Título: CRISE NA AGRICULTURA PODE IR ATÉ 2007
Autor: Regina Alvarez/Luiza Damé/Henrique Gomes
Fonte: O Globo, 01/06/2006, Economia, p. 24

Perda de rentabilidade do setor reduziria plantio e safra no próximo ano

RIO, BELO HORIZONTE, BRASÍLIA e SÃO PAULO. O fraco desempenho da agropecuária no PIB do primeiro trimestre já acende a luz amarela para o setor em 2007. Analistas se preocupam com a perda de rentabilidade dos agricultores, que deve levar a uma redução da área plantada e da safra no ano que vem. Antônio Licha, da UFRJ, destaca que o setor está descapitalizado e com dificuldades para honrar seus financiamentos, o que implica falta de crédito para a próxima colheita.

- Os preços agrícolas no atacado caíram 12,5% nos últimos 12 meses.
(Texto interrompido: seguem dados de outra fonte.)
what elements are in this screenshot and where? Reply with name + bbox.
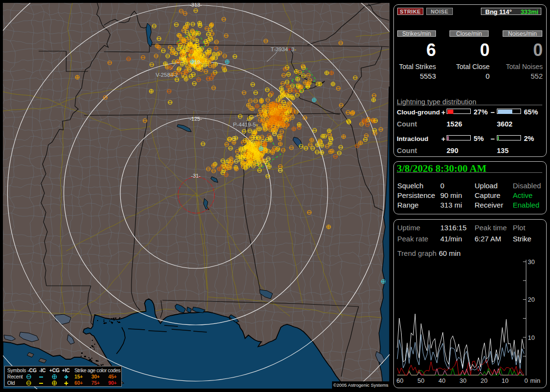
svg-text:20: 20 bbox=[480, 377, 487, 384]
svg-text:P-4419-5v: P-4419-5v bbox=[233, 122, 258, 127]
svg-text:20: 20 bbox=[528, 296, 535, 303]
svg-text:40: 40 bbox=[438, 377, 445, 384]
svg-text:50: 50 bbox=[418, 377, 424, 384]
svg-text:10: 10 bbox=[502, 377, 508, 384]
svg-text:-31-: -31- bbox=[191, 173, 201, 179]
svg-text:60: 60 bbox=[396, 377, 403, 384]
svg-text:min: min bbox=[530, 377, 540, 384]
svg-text:0: 0 bbox=[524, 377, 528, 384]
svg-text:-219-: -219- bbox=[189, 59, 202, 65]
svg-text:10: 10 bbox=[528, 334, 535, 341]
svg-text:30: 30 bbox=[528, 258, 535, 266]
svg-text:V-2584-2: V-2584-2 bbox=[156, 72, 178, 78]
svg-text:30: 30 bbox=[460, 377, 466, 384]
svg-text:-313-: -313- bbox=[189, 3, 202, 8]
svg-text:-125-: -125- bbox=[189, 116, 202, 122]
svg-text:T-3934+3-: T-3934+3- bbox=[271, 46, 296, 52]
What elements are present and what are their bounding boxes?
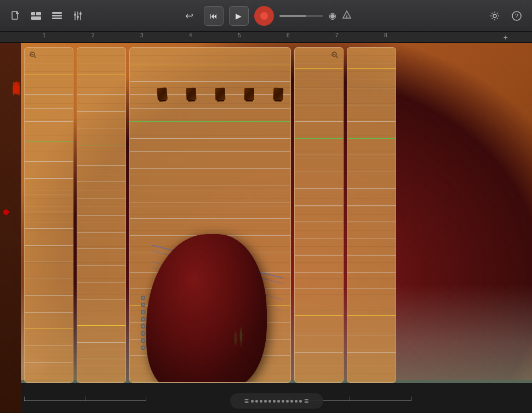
string-6: [25, 161, 73, 162]
help-button[interactable]: ?: [508, 7, 525, 25]
svg-point-11: [77, 16, 79, 18]
ruler-marker-8: 8: [384, 32, 387, 38]
bridge-2: [186, 88, 196, 100]
string-p4-1: [295, 68, 343, 69]
ruler-marker-6: 6: [287, 32, 290, 38]
svg-rect-2: [36, 12, 41, 15]
bamboo-decoration: [227, 322, 255, 349]
string-18: [25, 362, 73, 363]
track-indicator: [3, 210, 9, 215]
toolbar-right-group: ?: [486, 7, 525, 25]
svg-line-19: [35, 56, 37, 59]
string-p5-9: [347, 205, 396, 206]
track-panel-5: [347, 47, 396, 383]
bridge-5: [273, 88, 284, 100]
bracket-center-tick-2: [350, 397, 350, 401]
svg-point-10: [74, 14, 76, 16]
scroll-left-icon: ≡: [244, 397, 249, 405]
tuning-pins: [141, 296, 145, 350]
settings-button[interactable]: [486, 7, 504, 25]
string-15: [25, 312, 73, 313]
string-16: [25, 329, 73, 329]
horizontal-scrollbar[interactable]: ≡ ≡: [230, 393, 323, 409]
string-c-5: [130, 121, 290, 122]
track-panel-2: [77, 47, 126, 383]
string-12: [25, 262, 73, 262]
toolbar: ↩ ⏮ ▶ ◉ ?: [0, 0, 532, 32]
rewind-button[interactable]: ⏮: [204, 6, 224, 26]
zoom-out-icon-1[interactable]: [29, 51, 37, 60]
string-c-11: [130, 218, 290, 219]
svg-point-15: [493, 14, 496, 18]
string-p2-2: [77, 94, 125, 95]
transport-controls: ↩ ⏮ ▶ ◉: [181, 6, 352, 26]
string-p2-16: [77, 342, 125, 343]
scroll-right-icon: ≡: [304, 397, 308, 405]
string-p5-7: [347, 172, 396, 172]
string-p5-8: [347, 188, 396, 189]
pin-6: [141, 331, 145, 336]
koto-body-shape: [146, 234, 267, 383]
track-panel-1: [24, 47, 73, 383]
tuner-icon: [342, 10, 352, 22]
pin-8: [141, 346, 145, 350]
mixer-button[interactable]: [69, 7, 87, 25]
strings-panel-4: [295, 48, 343, 382]
track-panel-4: [294, 47, 344, 383]
string-p5-15: [347, 315, 396, 316]
string-p2-3: [77, 111, 125, 112]
string-p5-13: [347, 272, 396, 273]
string-p4-9: [295, 205, 343, 206]
string-p5-6: [347, 155, 396, 155]
volume-slider[interactable]: [279, 15, 323, 17]
string-p2-6: [77, 165, 125, 166]
tracks-area: Chords Notes ♩ メジャーペンタトニック: [21, 43, 532, 413]
string-p2-8: [77, 199, 125, 199]
bracket-right-tick-r: [411, 397, 411, 401]
string-p2-5: [77, 145, 125, 145]
bridge-3: [215, 88, 226, 100]
bridge-4: [244, 88, 254, 100]
svg-rect-4: [52, 12, 62, 14]
svg-rect-5: [52, 15, 62, 16]
new-file-button[interactable]: [7, 7, 24, 25]
track-panel-center: Chords Notes ♩ メジャーペンタトニック: [129, 47, 291, 383]
svg-line-32: [336, 56, 339, 59]
scroll-position-dots: [251, 400, 302, 403]
string-c-9: [130, 185, 290, 185]
view-toggle-button[interactable]: [27, 7, 45, 25]
bracket-left-tick-r: [146, 397, 146, 401]
string-5: [25, 142, 73, 142]
string-c-8: [130, 168, 290, 169]
string-2: [25, 94, 73, 95]
string-p4-15: [295, 315, 343, 316]
string-p2-13: [77, 282, 125, 282]
string-p4-13: [295, 272, 343, 273]
ruler-marker-5: 5: [238, 32, 241, 38]
track-view-button[interactable]: [48, 7, 66, 25]
pin-7: [141, 338, 145, 343]
ruler-marker-2: 2: [91, 32, 95, 38]
toolbar-left-group: [7, 7, 87, 25]
svg-rect-6: [52, 18, 62, 19]
record-button[interactable]: [254, 6, 274, 26]
pin-4: [141, 317, 145, 321]
string-p2-12: [77, 265, 125, 266]
bridges-top-row: [157, 88, 261, 100]
pin-2: [141, 303, 145, 307]
play-button[interactable]: ▶: [229, 6, 249, 26]
string-c-2: [130, 81, 290, 82]
string-p4-3: [295, 105, 343, 105]
bracket-left-tick-l: [24, 397, 25, 401]
string-p4-4: [295, 121, 343, 122]
ruler-marker-3: 3: [140, 32, 144, 38]
pin-5: [141, 324, 145, 329]
ruler-marker-4: 4: [189, 32, 192, 38]
string-p2-7: [77, 182, 125, 182]
pin-1: [141, 296, 145, 300]
string-p2-10: [77, 232, 125, 233]
undo-button[interactable]: ↩: [181, 7, 198, 25]
record-indicator: [260, 12, 268, 20]
add-track-button[interactable]: +: [501, 33, 510, 42]
zoom-out-icon-4[interactable]: [331, 51, 339, 60]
É uma grande perda de renda para o setor.

O ministro da Agricultura, Roberto Rodrigues, disse ontem em Belo Horizonte que só não haverá um colapso em 2007 porque a produção será menor com a seca e a queda na renda, que culminou com a redução dramática, segundo ele, na safra.

- Se a safra fosse normal, seria um desastre. Haveria um refluxo da produção contra o produtor, que não tem onde estocar, que dirá escoar - disse Rodrigues, num desabafo em encontro com empresários do setor e prefeitos mineiros.

O ministro afirmou que, em 2005, estados do Sul foram mais afetados pela crise na agricultura e, agora, ela se estende ao Centro-Oeste.

A Confederação Nacional da Agricultura (CNA) atribuiu a retração do setor no PIB "à grande queda de preços agropecuários". O assessor técnico da CNA, Getúlio Pernambuco, diz que a produção do setor este ano deve crescer em relação a 2005, mas isso não será suficiente para anular as perdas dos produtores.

- A maioria dos produtos agrícolas está sendo comercializada a preços que não cobrem os custos de produção.

Mantega e Rodrigues criam comissão para o setor

A CNA e o Centro de Estudos Avançados de Economia Aplicada (Cepea) da USP calculam que o PIB do setor, levando em conta as variações dos preços, caiu 0,58% em janeiro e fevereiro, na comparação com os dois últimos meses de 2005. Segundo o vice-presidente da Sociedade Rural Brasileira (SRB), Cesário Ramalho, as exceções hoje são açúcar e álcool, além de laranja, que se beneficiam de condições favoráveis nos mercados mundiais. O pacote de ajuda do governo, diz Ramalho, atenua problemas, mas não deve garantir fôlego ao agronegócio.

- O pacote vai tirar o setor da UTI, mas não tem como engatarmos uma quarta marcha este ano - disse, lembrando que é de 1,2% a queda prevista para o PIB agrícola em 2006.

Em Brasília, a crise da agricultura foi discutida numa audiência pública na Câmara. No evento, os ministros da Fazenda, Guido Mantega, e da Agricultura decidiram formar uma comissão, junto com produtores e parlamentares, para adotar novas medidas para os produtores rurais.

- Temos um grande plano de safra e é preciso que ele consiga chegar no agricultor. Eliminar os obstáculos que, às vezes, ficam no caminho do crédito. A gente libera um volume de crédito, mas o agricultor não consegue sacar no banco. Muitas vezes o diabo mora nos detalhes - disse Mantega.